Longtemps soupçonné de fuir ses juges, Augustin Matata Ponyo a finalement fait face à l’histoire qu’il a contribué à écrire. L’ancien Premier ministre s’est présenté ce lundi 14 avril 2025 devant la Cour constitutionnelle à Kinshasa, pour répondre des accusations de détournement présumé de fonds liés au mégaprojet du Parc agro-industriel de Bukanga Lonzo.
Une comparution remarquée, après plusieurs audiences où son absence avait nourri les spéculations et renforcé les doutes. Cette fois, Matata est là, calme, concentré, déterminé à faire valoir sa version dans un procès à haute portée politique et symbolique.
La Cour veut aller vite
Dès l’ouverture de l’audience, les débats ont été orientés vers des exceptions de procédure soulevées par les différentes parties. Mais la Cour n’a pas voulu s’enliser dans les détails techniques.

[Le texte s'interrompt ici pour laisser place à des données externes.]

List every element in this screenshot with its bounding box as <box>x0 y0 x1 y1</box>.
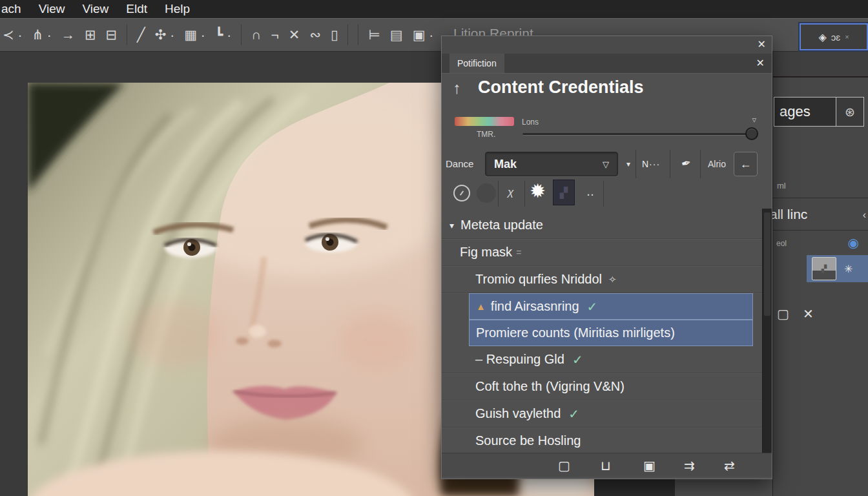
menu-item-edit[interactable]: Eldt <box>126 2 147 16</box>
slider-track[interactable] <box>522 133 752 136</box>
new-page-icon[interactable]: ▢ <box>777 306 789 322</box>
list-item-coft-tohe[interactable]: Coft tohe th (Vigring V&N) <box>442 373 763 400</box>
right-panel: ages ⊛ ml all linc ‹ eol ◉ ▞ ✳ ▢ ✕ <box>772 52 868 496</box>
list-item-respuing-gld[interactable]: – Respuing Gld ✓ <box>442 346 763 373</box>
scrollbar-thumb[interactable] <box>764 212 770 316</box>
separator <box>670 150 670 178</box>
brush-icon[interactable]: ✒ <box>679 155 692 171</box>
dialog-footer-toolbar: ▢ ⊔ ▣ ⇉ ⇄ <box>442 453 772 477</box>
verify-button-label: ɔɛ <box>831 32 840 43</box>
back-arrow-icon[interactable]: ↑ <box>453 79 461 98</box>
badge-burst-icon[interactable]: ✹ <box>530 180 546 202</box>
close-icon[interactable]: ✕ <box>756 57 765 69</box>
dialog-titlebar[interactable]: ✕ <box>442 36 772 54</box>
list-item-guish-vaylethd[interactable]: Guish vaylethd ✓ <box>442 400 763 428</box>
shield-icon: ◈ <box>818 31 826 43</box>
slider-handle[interactable] <box>745 127 758 140</box>
list-item-label: find Airsasnring <box>491 299 579 314</box>
ages-field[interactable]: ages ⊛ <box>774 97 864 127</box>
divider <box>773 198 868 198</box>
mode-dropdown[interactable]: Mak ▽ <box>485 152 618 176</box>
swap-arrows-icon[interactable]: ⇄ <box>724 458 735 473</box>
image-frame-icon[interactable]: ▣ <box>643 458 656 473</box>
tab-potifiction[interactable]: Potifiction <box>450 54 504 73</box>
list-item-fig-mask[interactable]: Fig mask = <box>442 239 763 266</box>
list-item-label: Promiere counts (Miritias mirligets) <box>476 326 675 340</box>
verify-button[interactable]: ◈ ɔɛ × <box>800 23 868 50</box>
dropdown-value: Mak <box>494 158 517 171</box>
lasso-tool-icon[interactable]: ⋔ · <box>32 27 51 43</box>
app-window: ach View View Eldt Help ≺ · ⋔ · → ⊞ ⊟ ╱ … <box>0 0 868 496</box>
list-item-tromio-qurfies[interactable]: Tromio qurfies Nriddol ✧ <box>442 266 763 293</box>
select-tool-icon[interactable]: ≺ · <box>3 27 22 43</box>
ml-label: ml <box>777 181 786 191</box>
disabled-circle-icon <box>477 183 496 203</box>
list-arrow-icon[interactable]: ⇉ <box>684 458 695 473</box>
toolbar-separator <box>241 25 242 45</box>
list-item-source-hosling[interactable]: Source be Hosling <box>442 428 763 455</box>
list-item-label: Tromio qurfies Nriddol <box>475 272 602 287</box>
dialog-tab-bar: Potifiction ✕ <box>442 54 772 74</box>
link-tool-icon[interactable]: ∾ <box>309 27 321 43</box>
menu-item-view[interactable]: View <box>39 2 65 16</box>
eraser-tool-icon[interactable]: ▤ <box>390 27 403 43</box>
menu-item-view-2[interactable]: View <box>82 2 108 16</box>
toolbar-separator <box>127 25 127 45</box>
curve-tool-icon[interactable]: ∩ <box>251 27 261 43</box>
all-linc-label: all linc <box>770 207 807 222</box>
export-frame-icon[interactable]: ⊞ <box>85 27 96 43</box>
back-button[interactable]: ← <box>734 152 758 176</box>
note-tool-icon[interactable]: ¬ <box>271 27 278 43</box>
separator <box>636 150 636 178</box>
layer-selected-row[interactable]: ▞ ✳ <box>807 255 868 282</box>
eol-label: eol <box>776 239 787 248</box>
scrollbar[interactable] <box>762 209 772 453</box>
chevron-left-icon[interactable]: ‹ <box>863 209 866 221</box>
move-tool-icon[interactable]: → <box>61 27 75 43</box>
close-icon[interactable]: × <box>845 33 849 41</box>
chevron-down-icon[interactable]: ▾ <box>450 220 454 231</box>
document-tool-icon[interactable]: ▣ · <box>413 27 434 43</box>
align-tool-icon[interactable]: ⊨ <box>368 27 380 43</box>
layer-thumbnail[interactable]: ▞ <box>812 257 836 280</box>
list-item-label: Coft tohe th (Vigring V&N) <box>475 379 625 394</box>
n-button[interactable]: N··· <box>642 159 660 169</box>
canvas-edge-strip <box>594 479 675 496</box>
frame-tool-icon[interactable]: ▯ <box>331 27 338 43</box>
list-item-label: Meteta update <box>460 218 543 232</box>
list-item-find-airsasnring[interactable]: ▲ find Airsasnring ✓ <box>469 293 753 320</box>
badge-circle-icon[interactable]: ⊛ <box>836 98 863 126</box>
ruler-tool-icon[interactable]: ┗ · <box>215 27 231 43</box>
chi-icon[interactable]: χ <box>508 186 513 199</box>
chevron-down-icon[interactable]: ▾ <box>626 160 630 169</box>
separator <box>603 181 604 207</box>
heal-tool-icon[interactable]: ✣ · <box>155 27 174 43</box>
image-thumbnail[interactable]: ▞ <box>553 180 575 205</box>
list-item-label: – Respuing Gld <box>475 352 564 367</box>
credentials-list: ▾ Meteta update Fig mask = Tromio qurfie… <box>442 212 763 455</box>
radio-button-icon[interactable]: ◉ <box>848 235 859 251</box>
trash-icon[interactable]: ⊔ <box>601 458 611 473</box>
copy-page-icon[interactable]: ▢ <box>558 458 570 473</box>
more-options-icon[interactable]: ‥ <box>586 185 595 199</box>
pen-tool-icon[interactable]: ╱ <box>137 27 145 43</box>
close-icon[interactable]: ✕ <box>803 306 814 322</box>
list-item-promiere-counts[interactable]: Promiere counts (Miritias mirligets) <box>469 320 753 346</box>
check-icon: ✓ <box>568 406 579 422</box>
list-item-meteta-update[interactable]: ▾ Meteta update <box>442 212 763 239</box>
menu-item-help[interactable]: Help <box>165 2 190 16</box>
separator <box>498 181 499 207</box>
stamp-tool-icon[interactable]: ▦ · <box>184 27 205 43</box>
menu-bar: ach View View Eldt Help <box>0 0 868 18</box>
right-panel-header <box>773 52 868 78</box>
close-tool-icon[interactable]: ✕ <box>289 27 300 43</box>
panel-bottom-strip <box>675 479 772 496</box>
close-icon[interactable]: ✕ <box>758 38 766 50</box>
gradient-swatch[interactable] <box>455 117 514 126</box>
pen-sparkle-icon: ✧ <box>608 274 617 285</box>
triangle-icon: ▲ <box>476 301 486 312</box>
menu-item-ach[interactable]: ach <box>1 2 21 16</box>
check-icon: ✓ <box>587 299 598 315</box>
history-clock-icon[interactable] <box>453 185 470 202</box>
delete-frame-icon[interactable]: ⊟ <box>105 27 117 43</box>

« En application de l’article 26 du code de procédure civile, la Cour constitutionnelle a décidé de joindre toutes les exceptions au fond afin que chaque partie connaisse le plus rapidement possible son sort », a tranché le juge président Dieudonné Kamuleta.

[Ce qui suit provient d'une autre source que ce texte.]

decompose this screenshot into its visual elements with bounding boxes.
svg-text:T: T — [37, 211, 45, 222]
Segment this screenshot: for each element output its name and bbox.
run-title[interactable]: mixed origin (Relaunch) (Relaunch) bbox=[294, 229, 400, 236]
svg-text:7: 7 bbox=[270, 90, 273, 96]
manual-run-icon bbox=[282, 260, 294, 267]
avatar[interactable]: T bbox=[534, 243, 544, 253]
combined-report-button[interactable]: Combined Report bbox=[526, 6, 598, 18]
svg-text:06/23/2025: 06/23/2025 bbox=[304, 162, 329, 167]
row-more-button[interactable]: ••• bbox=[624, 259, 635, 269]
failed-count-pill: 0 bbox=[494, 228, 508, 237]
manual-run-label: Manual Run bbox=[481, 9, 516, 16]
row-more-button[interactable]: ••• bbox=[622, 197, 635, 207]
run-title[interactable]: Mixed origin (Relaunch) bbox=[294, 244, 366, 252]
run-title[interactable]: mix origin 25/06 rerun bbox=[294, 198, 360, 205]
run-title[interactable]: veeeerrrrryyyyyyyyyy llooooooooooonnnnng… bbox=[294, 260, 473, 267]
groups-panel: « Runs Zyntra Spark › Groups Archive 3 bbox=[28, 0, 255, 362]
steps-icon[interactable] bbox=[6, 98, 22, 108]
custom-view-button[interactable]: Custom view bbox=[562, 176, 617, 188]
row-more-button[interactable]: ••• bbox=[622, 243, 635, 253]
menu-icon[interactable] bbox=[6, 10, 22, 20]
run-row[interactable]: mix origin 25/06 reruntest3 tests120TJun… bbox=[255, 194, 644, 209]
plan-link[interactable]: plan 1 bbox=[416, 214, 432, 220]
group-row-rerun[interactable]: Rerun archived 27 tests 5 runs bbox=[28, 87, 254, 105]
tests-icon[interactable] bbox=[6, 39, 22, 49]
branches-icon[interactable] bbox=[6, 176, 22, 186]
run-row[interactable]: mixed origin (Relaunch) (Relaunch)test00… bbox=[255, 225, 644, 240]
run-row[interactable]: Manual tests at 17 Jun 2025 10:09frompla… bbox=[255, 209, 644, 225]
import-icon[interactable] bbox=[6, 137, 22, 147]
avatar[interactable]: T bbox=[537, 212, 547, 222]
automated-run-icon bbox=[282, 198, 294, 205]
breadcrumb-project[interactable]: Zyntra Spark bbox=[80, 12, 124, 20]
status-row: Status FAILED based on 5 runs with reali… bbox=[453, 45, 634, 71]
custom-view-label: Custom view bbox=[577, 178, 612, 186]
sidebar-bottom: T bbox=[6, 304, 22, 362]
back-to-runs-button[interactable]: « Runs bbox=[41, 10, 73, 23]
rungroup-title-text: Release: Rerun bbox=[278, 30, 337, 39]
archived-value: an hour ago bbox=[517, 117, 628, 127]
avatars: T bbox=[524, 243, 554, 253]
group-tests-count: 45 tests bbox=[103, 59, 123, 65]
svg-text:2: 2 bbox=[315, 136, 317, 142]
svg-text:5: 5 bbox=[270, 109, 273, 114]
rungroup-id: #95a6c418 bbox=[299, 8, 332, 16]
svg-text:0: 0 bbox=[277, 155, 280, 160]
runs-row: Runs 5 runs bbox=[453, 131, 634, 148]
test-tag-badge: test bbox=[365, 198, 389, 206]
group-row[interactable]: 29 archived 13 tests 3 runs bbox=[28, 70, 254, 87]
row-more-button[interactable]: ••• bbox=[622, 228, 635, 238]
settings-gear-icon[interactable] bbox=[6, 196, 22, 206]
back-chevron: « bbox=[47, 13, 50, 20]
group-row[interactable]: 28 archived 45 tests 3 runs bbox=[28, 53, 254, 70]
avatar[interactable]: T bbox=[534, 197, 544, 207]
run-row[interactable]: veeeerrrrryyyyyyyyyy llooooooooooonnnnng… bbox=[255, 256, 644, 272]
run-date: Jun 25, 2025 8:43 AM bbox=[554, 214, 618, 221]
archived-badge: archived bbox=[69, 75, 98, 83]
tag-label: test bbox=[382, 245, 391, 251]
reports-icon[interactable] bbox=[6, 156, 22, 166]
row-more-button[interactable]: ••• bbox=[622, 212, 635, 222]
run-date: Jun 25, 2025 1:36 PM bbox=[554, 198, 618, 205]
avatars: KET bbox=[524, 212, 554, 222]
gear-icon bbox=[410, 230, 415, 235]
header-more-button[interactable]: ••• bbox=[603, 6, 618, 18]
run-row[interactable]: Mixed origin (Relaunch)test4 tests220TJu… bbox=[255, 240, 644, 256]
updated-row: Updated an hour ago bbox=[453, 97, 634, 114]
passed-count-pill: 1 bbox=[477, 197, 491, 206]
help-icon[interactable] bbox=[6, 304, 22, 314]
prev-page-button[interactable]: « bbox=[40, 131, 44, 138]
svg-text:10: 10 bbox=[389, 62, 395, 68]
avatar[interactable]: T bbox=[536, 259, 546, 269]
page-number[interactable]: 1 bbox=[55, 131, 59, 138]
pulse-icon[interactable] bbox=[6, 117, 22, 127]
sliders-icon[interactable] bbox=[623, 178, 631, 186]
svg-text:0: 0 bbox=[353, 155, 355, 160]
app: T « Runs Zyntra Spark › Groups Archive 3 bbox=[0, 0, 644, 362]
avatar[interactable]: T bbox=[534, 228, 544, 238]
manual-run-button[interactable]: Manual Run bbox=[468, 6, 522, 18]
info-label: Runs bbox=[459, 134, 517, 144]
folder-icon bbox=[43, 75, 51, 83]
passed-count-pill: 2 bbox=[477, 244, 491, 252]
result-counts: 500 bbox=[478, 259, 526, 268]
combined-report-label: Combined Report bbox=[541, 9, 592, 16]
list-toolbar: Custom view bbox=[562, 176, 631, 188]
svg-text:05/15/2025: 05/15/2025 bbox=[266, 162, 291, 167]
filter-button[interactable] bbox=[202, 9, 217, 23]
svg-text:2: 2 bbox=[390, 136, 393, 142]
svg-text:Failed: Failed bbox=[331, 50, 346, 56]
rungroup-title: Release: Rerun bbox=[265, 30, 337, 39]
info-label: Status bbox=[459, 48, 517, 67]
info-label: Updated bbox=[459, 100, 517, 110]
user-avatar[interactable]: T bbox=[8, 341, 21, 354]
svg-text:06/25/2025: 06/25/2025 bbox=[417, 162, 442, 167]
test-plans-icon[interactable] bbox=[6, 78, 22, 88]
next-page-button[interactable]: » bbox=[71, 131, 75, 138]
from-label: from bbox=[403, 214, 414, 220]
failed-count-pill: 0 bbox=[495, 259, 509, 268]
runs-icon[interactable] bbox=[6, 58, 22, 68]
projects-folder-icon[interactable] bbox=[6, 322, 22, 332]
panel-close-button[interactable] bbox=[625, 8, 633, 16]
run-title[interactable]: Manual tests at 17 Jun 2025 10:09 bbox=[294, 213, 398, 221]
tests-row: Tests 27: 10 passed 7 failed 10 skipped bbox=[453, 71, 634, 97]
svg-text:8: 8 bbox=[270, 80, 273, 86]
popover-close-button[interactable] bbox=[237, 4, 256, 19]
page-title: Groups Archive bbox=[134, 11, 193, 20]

Une manière claire d’accélérer le traitement du dossier et d’éviter des renvois interminables dans une affaire qui dure depuis près de trois ans.
Un projet, un scandale
Le dossier Bukanga Lonzo est emblématique. Lancé en 2014 sous le gouvernement Matata, il promettait une révolution agricole en RDC. Mais il est aujourd’hui cité comme l’un des plus grands échecs de gestion publique, avec à la clé plus de 115 millions de dollars détournés, selon l’Inspection générale des finances.

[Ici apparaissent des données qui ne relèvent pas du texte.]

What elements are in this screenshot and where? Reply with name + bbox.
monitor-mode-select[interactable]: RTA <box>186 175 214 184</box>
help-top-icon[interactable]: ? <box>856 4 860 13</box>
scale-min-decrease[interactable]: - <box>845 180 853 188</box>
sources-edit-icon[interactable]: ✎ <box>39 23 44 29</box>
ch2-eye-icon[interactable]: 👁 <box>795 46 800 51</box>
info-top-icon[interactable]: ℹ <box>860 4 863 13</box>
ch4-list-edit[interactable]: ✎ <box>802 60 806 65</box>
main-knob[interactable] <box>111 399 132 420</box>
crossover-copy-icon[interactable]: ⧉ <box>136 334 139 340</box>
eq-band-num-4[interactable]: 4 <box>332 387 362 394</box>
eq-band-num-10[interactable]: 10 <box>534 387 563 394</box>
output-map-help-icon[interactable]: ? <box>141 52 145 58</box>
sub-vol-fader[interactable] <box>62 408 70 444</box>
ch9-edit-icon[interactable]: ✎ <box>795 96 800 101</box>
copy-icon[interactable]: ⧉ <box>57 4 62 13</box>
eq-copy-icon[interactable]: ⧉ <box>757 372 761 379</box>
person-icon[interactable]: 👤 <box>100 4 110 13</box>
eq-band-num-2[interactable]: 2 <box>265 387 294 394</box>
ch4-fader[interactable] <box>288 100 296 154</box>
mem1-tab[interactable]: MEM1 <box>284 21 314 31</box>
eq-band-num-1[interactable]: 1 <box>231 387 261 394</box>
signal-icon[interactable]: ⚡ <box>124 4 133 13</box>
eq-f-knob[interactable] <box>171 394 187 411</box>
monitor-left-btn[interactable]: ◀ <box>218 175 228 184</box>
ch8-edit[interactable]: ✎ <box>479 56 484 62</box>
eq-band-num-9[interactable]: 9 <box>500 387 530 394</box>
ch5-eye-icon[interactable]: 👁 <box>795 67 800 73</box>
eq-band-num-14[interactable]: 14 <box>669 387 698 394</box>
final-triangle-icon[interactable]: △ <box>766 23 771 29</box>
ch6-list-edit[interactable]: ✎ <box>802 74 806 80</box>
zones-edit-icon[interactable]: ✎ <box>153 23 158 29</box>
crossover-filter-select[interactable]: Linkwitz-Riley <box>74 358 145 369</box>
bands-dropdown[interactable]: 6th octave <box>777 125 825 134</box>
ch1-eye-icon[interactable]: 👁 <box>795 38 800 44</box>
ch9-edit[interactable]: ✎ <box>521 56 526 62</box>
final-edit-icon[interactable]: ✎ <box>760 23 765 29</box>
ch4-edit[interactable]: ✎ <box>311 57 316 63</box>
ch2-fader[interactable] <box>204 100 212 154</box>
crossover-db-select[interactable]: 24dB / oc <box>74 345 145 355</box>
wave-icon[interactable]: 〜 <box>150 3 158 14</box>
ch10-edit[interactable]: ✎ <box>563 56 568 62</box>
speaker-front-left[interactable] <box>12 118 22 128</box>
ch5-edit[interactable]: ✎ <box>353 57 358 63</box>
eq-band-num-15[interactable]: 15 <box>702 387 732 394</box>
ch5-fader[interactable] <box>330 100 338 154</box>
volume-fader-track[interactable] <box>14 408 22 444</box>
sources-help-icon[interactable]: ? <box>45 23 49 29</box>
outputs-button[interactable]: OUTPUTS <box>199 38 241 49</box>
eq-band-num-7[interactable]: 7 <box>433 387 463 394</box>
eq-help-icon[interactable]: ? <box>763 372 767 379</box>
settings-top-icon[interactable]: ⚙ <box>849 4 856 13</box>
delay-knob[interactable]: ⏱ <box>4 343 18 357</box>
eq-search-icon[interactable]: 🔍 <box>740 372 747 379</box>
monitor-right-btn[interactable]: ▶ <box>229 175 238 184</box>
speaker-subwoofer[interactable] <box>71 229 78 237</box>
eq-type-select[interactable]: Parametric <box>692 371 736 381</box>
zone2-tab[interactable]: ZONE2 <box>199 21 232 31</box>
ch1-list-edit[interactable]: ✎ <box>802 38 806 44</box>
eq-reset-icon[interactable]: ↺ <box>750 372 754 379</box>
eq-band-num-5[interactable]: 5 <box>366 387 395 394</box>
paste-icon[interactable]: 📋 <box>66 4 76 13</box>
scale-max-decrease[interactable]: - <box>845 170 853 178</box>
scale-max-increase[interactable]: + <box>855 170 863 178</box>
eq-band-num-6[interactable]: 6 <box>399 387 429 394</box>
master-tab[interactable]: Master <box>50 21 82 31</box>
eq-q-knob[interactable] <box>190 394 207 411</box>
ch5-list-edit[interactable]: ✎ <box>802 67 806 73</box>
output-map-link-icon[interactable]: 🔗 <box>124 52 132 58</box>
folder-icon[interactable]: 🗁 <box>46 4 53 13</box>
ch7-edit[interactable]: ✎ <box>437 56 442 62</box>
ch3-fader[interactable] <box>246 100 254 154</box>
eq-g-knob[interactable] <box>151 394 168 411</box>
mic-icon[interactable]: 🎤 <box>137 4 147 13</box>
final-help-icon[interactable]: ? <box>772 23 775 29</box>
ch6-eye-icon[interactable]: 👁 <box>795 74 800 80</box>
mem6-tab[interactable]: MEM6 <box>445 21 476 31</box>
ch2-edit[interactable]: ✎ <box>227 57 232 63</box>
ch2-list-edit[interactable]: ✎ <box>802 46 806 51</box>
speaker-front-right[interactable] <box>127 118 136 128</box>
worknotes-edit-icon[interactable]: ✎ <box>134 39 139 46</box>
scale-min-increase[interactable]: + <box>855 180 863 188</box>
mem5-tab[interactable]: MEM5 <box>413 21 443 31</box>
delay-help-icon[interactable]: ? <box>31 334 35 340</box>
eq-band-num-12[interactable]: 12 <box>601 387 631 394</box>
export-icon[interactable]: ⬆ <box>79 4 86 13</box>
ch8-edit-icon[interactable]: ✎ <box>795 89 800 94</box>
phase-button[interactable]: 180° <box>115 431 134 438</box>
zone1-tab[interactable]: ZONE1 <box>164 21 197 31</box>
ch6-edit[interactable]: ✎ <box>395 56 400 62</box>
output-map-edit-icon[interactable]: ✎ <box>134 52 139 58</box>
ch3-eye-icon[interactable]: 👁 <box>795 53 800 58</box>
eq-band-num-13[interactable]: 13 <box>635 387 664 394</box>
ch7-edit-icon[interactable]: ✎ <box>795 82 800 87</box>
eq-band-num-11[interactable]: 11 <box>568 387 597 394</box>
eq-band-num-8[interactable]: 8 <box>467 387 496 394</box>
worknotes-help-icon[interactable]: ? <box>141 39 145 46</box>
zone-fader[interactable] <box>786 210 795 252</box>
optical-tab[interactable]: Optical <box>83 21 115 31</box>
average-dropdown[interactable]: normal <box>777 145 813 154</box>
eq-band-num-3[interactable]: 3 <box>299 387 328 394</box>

Aux côtés de Matata, d’autres personnalités sont également poursuivies, dont l’ancien gouverneur de la Banque centrale, Deogratias Mutombo, et l’homme d’affaires sud-africain Christo Grobler.
Vers un tournant décisif
Le renvoi de l’audience au 23 avril permettra d’entrer dans le vif du procès. Mais déjà, la présence physique de Matata Ponyo marque un tournant dans cette saga politico-judiciaire.
S’est-il présenté pour se défendre sincèrement ? Ou pour garder le contrôle d’un récit qui pourrait l’emporter ? La suite dira si le face-à-face entre Matata et la justice congolaise ira jusqu’au bout.